With this award, the Chemistry of Life Processes Program supports the group of Dr. Raphael M. Franzini from the University of Utah in a collaboration with Dr. Randall Peterson from the University of Utah to develop new chemistries to study and manipulate biomolecules in cells. Countless biological components are precisely orchestrated during cellular processes. One such process is the interaction of proteins with each other during cell signaling events. Studying these processes and events with high precision often requires activation of specific biological components at specific times during a measurement. One way to achieve this goal is to use chemical reactions. However, in order to be practical under typical biological conditions, such a chemical reaction needs to be completed in a few minutes. To obtain such short reaction times, the size of molecules involved in the reaction should be as small as possible to minimize their interference with the large biomolecules in the system. This award funds the development of new chemistries that meet these requirements and provides formal research training opportunities for undergraduate and graduate students toward becoming leaders in chemistry and biology. An integral part of the research program is the establishment of the Summer Experience Advancing Research in Chemical Biology (SEARCH) program that provides research and mentoring opportunities to encourage high school students to enter a career in a science, technology, engineering, and mathematics (STEM) field.

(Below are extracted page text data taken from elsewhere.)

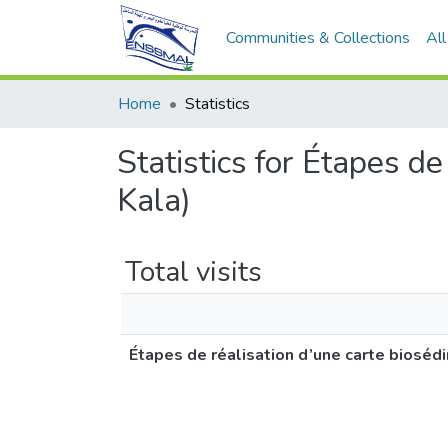
Communities & Collections
Al
Home
Statistics
Statistics for Étapes de
Kala)
Total visits
Étapes de réalisation d’une carte biosédi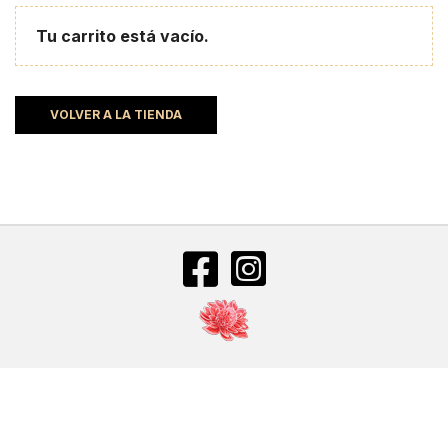
Tu carrito está vacío.
VOLVER A LA TIENDA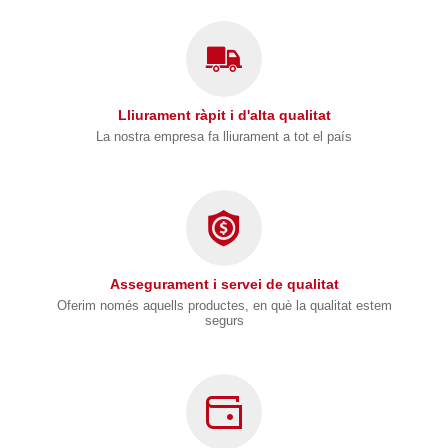
Lliurament ràpit i d'alta qualitat
La nostra empresa fa lliurament a tot el país
Assegurament i servei de qualitat
Oferim només aquells productes, en què la qualitat estem
segurs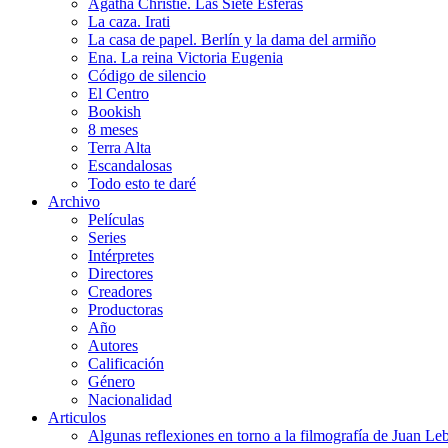
Agatha Christie. Las Siete Esferas
La caza. Irati
La casa de papel. Berlín y la dama del armiño
Ena. La reina Victoria Eugenia
Código de silencio
El Centro
Bookish
8 meses
Terra Alta
Escandalosas
Todo esto te daré
Archivo
Películas
Series
Intérpretes
Directores
Creadores
Productoras
Año
Autores
Calificación
Género
Nacionalidad
Articulos
Algunas reflexiones en torno a la filmografía de Juan Le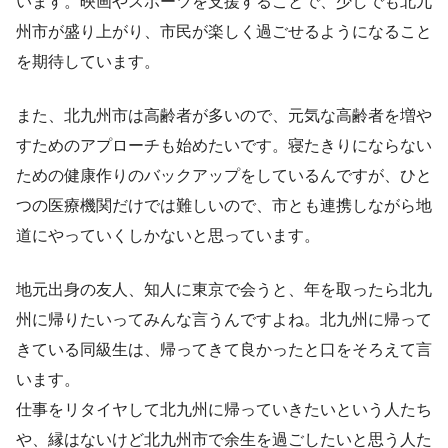
います。映画やスポーツを支援することで、少しでも北九
州市が盛り上がり、市民が楽しく過ごせるようになること
を期待しています。
また、北九州市は高齢者が多いので、元気な高齢者を増や
すためのアプローチも始めたいです。寝たきりにならない
ための健康作りのバックアップをしているんですが、ひと
つの医療機関だけでは難しいので、市とも連携しながら地
道にやっていくしかないと思っています。
地元出身の友人、知人に東京で会うと、年を取ったら北九
州に帰りたいってみんな言うんですよね。北九州に帰って
きている同級生は、帰ってきて良かったと口をそろえて言
います。
仕事をリタイヤして北九州に帰っていきたいという人たち
や、縁はないけど北九州市で余生を過ごしたいと思う人た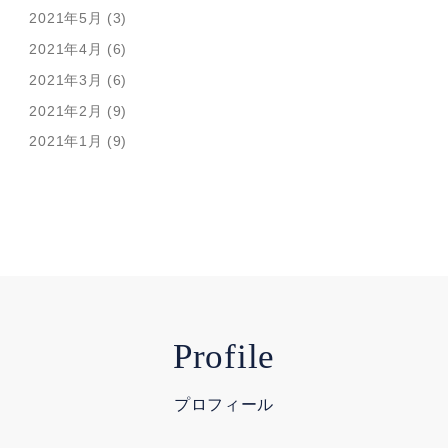
2021年5月 (3)
2021年4月 (6)
2021年3月 (6)
2021年2月 (9)
2021年1月 (9)
Profile
プロフィール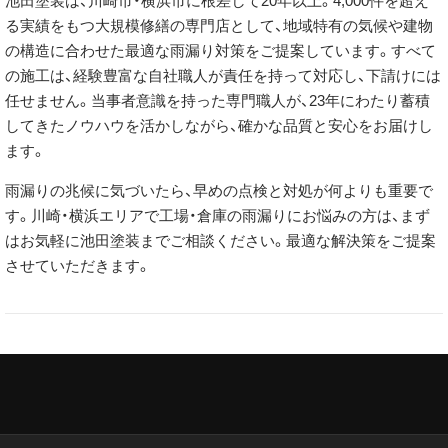
池田塗装は、川崎市・横浜市に根差して20年以上。4,000件を超え
る実績をもつ大規模修繕の専門店として、地域特有の気候や建物
の構造に合わせた最適な雨漏り対策をご提案しています。すべて
の施工は、経験豊富な自社職人が責任を持って対応し、下請けには
任せません。当事者意識を持った専門職人が、23年にわたり蓄積
してきたノウハウを活かしながら、確かな品質と安心をお届けし
ます。
雨漏りの兆候に気づいたら、早めの点検と対処が何よりも重要で
す。川崎・横浜エリアで工場・倉庫の雨漏りにお悩みの方は、まず
はお気軽に池田塗装までご相談ください。最適な解決策をご提案
させていただきます。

The research project explores the bioorthogonal chemistry of isocyanides to enable the rapid uncaging of molecules of interest in cells. The isocyano group is unique because although consisting of only two atoms it readily undergoes bioorthogonal reactions. The project advances isocyano-based groups that can be removed by exposure to tetrazines, which are another type of bioorthogonal moiety. Particular goals are to make the release reaction faster, the masking groups smaller, and to reduce the tetrazine concentration needed for the reaction to occur. The chemistry is used to study the activity of proprotein convertases during the early embryogenesis of zebrafish with spatial and temporal resolution.
This award reflects NSF's statutory mission and has been deemed worthy of support through evaluation using the Foundation's intellectual merit and broader impacts review criteria.